Top of LISTED ENTRIES

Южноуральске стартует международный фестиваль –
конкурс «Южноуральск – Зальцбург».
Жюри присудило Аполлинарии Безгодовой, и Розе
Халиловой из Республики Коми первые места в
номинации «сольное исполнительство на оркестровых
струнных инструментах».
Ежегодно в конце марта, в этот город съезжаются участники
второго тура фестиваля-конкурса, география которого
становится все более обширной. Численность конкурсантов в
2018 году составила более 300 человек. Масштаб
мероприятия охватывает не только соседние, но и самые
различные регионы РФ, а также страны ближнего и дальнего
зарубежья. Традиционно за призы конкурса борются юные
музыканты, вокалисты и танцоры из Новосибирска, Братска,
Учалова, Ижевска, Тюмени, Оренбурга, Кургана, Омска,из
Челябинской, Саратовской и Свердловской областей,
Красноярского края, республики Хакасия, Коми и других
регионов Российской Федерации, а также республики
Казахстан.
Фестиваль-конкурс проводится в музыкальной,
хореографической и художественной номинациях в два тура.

Bottom of LISTED ENTRIES

● ASSIGNED TASK: How many lines of the entries above contain the word "более"? Give the number alone.

● EXPECTED ANSWER: 2